:: The problem ::
Tally every line in the following material that has the word "удара" in it, and answer with that figure alone.

:: Information ::
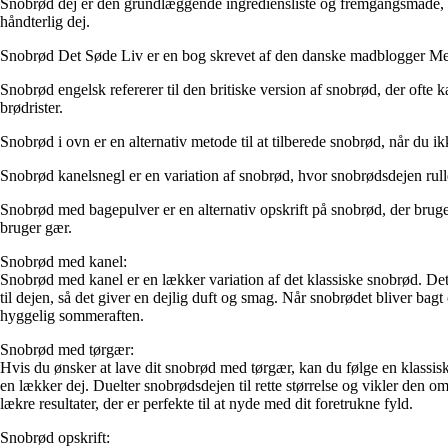
Snobrød dej er den grundlæggende ingrediensliste og fremgangsmåde, der 
håndterlig dej.
Snobrød Det Søde Liv er en bog skrevet af den danske madblogger Mette 
Snobrød engelsk refererer til den britiske version af snobrød, der ofte 
brødrister.
Snobrød i ovn er en alternativ metode til at tilberede snobrød, når du ik
Snobrød kanelsnegl er en variation af snobrød, hvor snobrødsdejen rull
Snobrød med bagepulver er en alternativ opskrift på snobrød, der bruge
bruger gær.
Snobrød med kanel:
Snobrød med kanel er en lækker variation af det klassiske snobrød. Det
til dejen, så det giver en dejlig duft og smag. Når snobrødet bliver 
hyggelig sommeraften.
Snobrød med tørgær:
Hvis du ønsker at lave dit snobrød med tørgær, kan du følge en klassisk
en lækker dej. Duelter snobrødsdejen til rette størrelse og vikler den
lækre resultater, der er perfekte til at nyde med dit foretrukne fyld.
Snobrød opskrift:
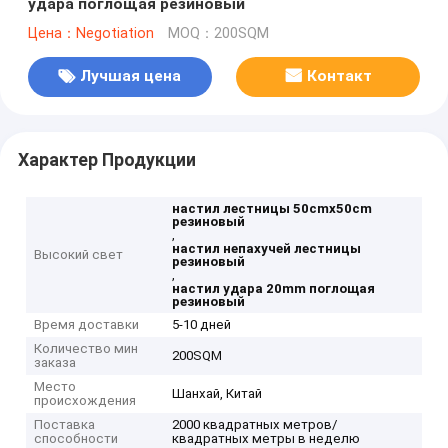
удара поглощая резиновый
Цена：Negotiation
MOQ：200SQM
Лучшая цена
Контакт
Характер Продукции
настил лестницы 50cmx50cm
резиновый
,
настил непахучей лестницы
Высокий свет
резиновый
,
настил удара 20mm поглощая
резиновый
Время доставки
5-10 дней
Количество мин
200SQM
заказа
Место
Шанхай, Китай
происхождения
Поставка
2000 квадратных метров/
способности
квадратных метры в неделю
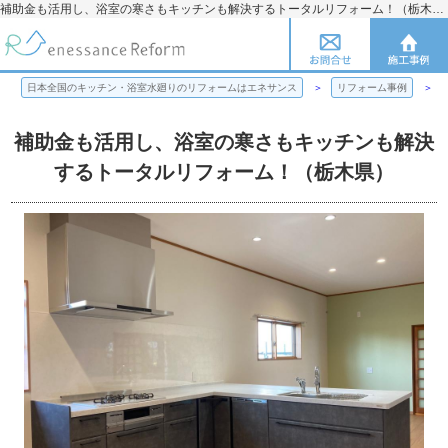
補助金も活用し、浴室の寒さもキッチンも解決するトータルリフォーム！（栃木県） | 日本全国のキッチン・浴室水廻りのリフォームのことならエネサンス
日本全国のキッチン・浴室水廻りのリフォームはエネサンス
リフォーム事例
補助金も活用し、浴室の寒さもキッチンも解決
するトータルリフォーム！（栃木県）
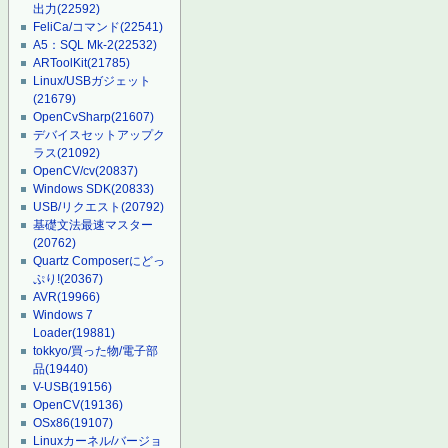
出力
(22592)
FeliCa/コマンド
(22541)
A5：SQL Mk-2
(22532)
ARToolKit
(21785)
Linux/USBガジェット
(21679)
OpenCvSharp
(21607)
デバイスセットアップク
ラス
(21092)
OpenCV/cv
(20837)
Windows SDK
(20833)
USB/リクエスト
(20792)
基礎文法最速マスター
(20762)
Quartz Composerにどっ
ぷり!
(20367)
AVR
(19966)
Windows 7
Loader
(19881)
tokkyo/買った物/電子部
品
(19440)
V-USB
(19156)
OpenCV
(19136)
OSx86
(19107)
Linuxカーネル/バージョ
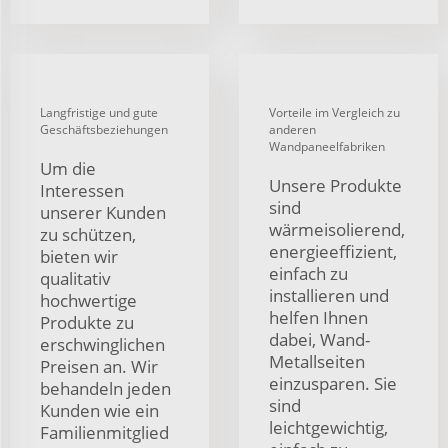
Langfristige und gute
Vorteile im Vergleich zu
Geschäftsbeziehungen
anderen
Wandpaneelfabriken
Um die
Unsere Produkte
Interessen
sind
unserer Kunden
wärmeisolierend,
zu schützen,
energieeffizient,
bieten wir
einfach zu
qualitativ
installieren und
hochwertige
helfen Ihnen
Produkte zu
dabei, Wand-
erschwinglichen
Metallseiten
Preisen an. Wir
einzusparen. Sie
behandeln jeden
sind
Kunden wie ein
leichtgewichtig,
Familienmitglied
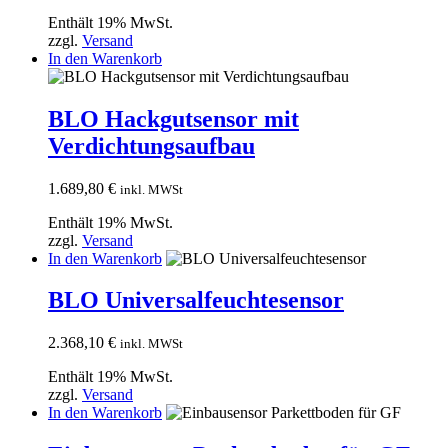
Enthält 19% MwSt.
zzgl.
Versand
In den Warenkorb
BLO Hackgutsensor mit
Verdichtungsaufbau
1.689,80
€
inkl. MWSt
Enthält 19% MwSt.
zzgl.
Versand
In den Warenkorb
BLO Universalfeuchtesensor
2.368,10
€
inkl. MWSt
Enthält 19% MwSt.
zzgl.
Versand
In den Warenkorb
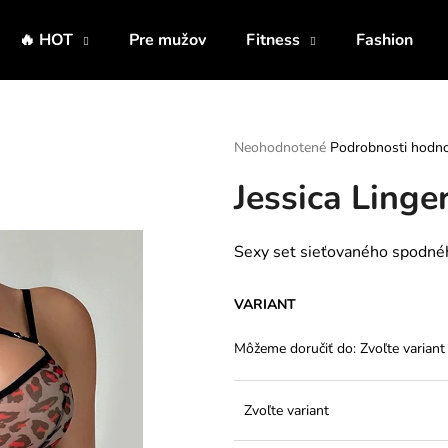
🔥 HOT
Pre mužov
Fitness
Fashion
Čo potrebujete nájsť?
Priemerné
Neohodnotené
Podrobnosti hodno
hodnotenie
Jessica Linge
produktu
HĽADAŤ
je
0,0
z
Sexy set sieťovaného spodného
5
Odporúčame
hviezdičiek.
VARIANT
Môžeme doručiť do:
Zvoľte variant
Zvoľte variant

:: Reply to the exercise ::
2